Glydentify: An explainable deep learning platform for glycosyltransferase donor substrate prediction
Journal:
bioRxiv
Published Date:
Mar 17, 2026
Abstract
Glycosyltransferases (GTs) are a large family of enzymes that catalyze the formation of glycosidic linkages between chemically diverse donor and acceptor molecules to regulate diverse cellular processes across all domains of life. Despite their importance, the activated sugar donors (donor substrates) used by most GTs remain unidentified, limiting our understanding of GT functions. To address this challenge, we developed Glydentify, a deep learning framework that predicts donor usage across GT-A and GT-B fold glycosyltransferases. Trained on large-scale UniProt annotations, Glydentify integrates protein sequence embeddings learned from protein language models with chemical features derived from molecular encoders trained on extensive chemical datasets. The resulting models achieve high predictive performance, with precision-recall AUCs (PR-AUC) of 0.86 for GT-A and 0.91 for GT-B, surpassing general enzyme-substrate predictors while requiring minimal manual curation.

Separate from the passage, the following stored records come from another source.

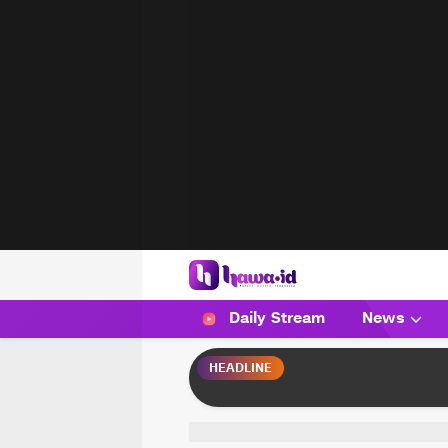
HAWA
Haluan Wanita Indonesia
Daily Stream
News
HEADLINE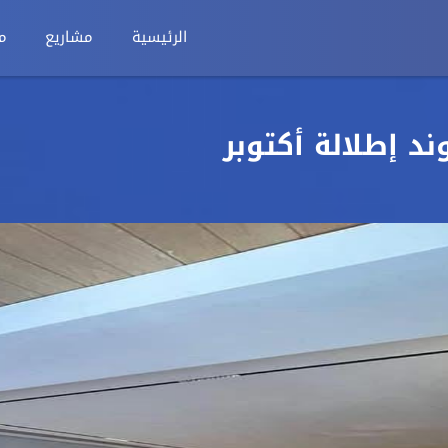
الرئيسية
مشاريع
م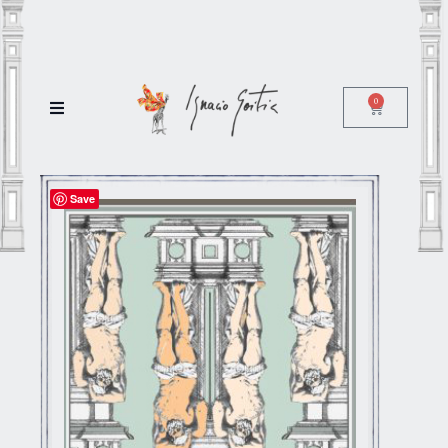
0
Save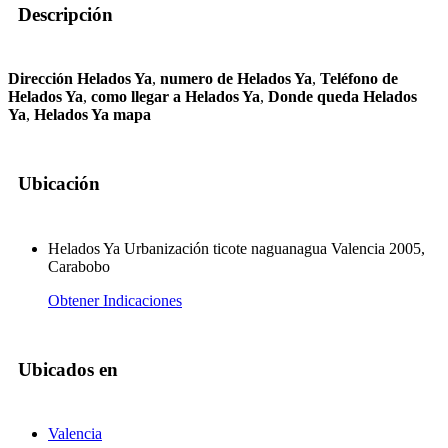
Descripción
Dirección Helados Ya
,
numero de Helados Ya
,
Teléfono de
Helados Ya
,
como llegar a Helados Ya
,
Donde queda Helados
Ya
,
Helados Ya mapa
Ubicación
Helados Ya Urbanización ticote naguanagua Valencia 2005,
Carabobo
Obtener Indicaciones
Ubicados en
Valencia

We employed Glydentify to predict the donor specificity of uncharacterized plant GTs and experimentally tested the predictions using in vitro biochemical assays. Furthermore, we demonstrate that the model utilizes a combination of evolutionary, structural, and biochemical features to predict donor specificity through residue attention score analysis. Together, these results establish Glydentify as a robust, explainable framework for decoding donor-glycosyltransferase relationships and highlight its potential as a broadly applicable framework for modeling enzyme classes that act on chemically diverse substrates.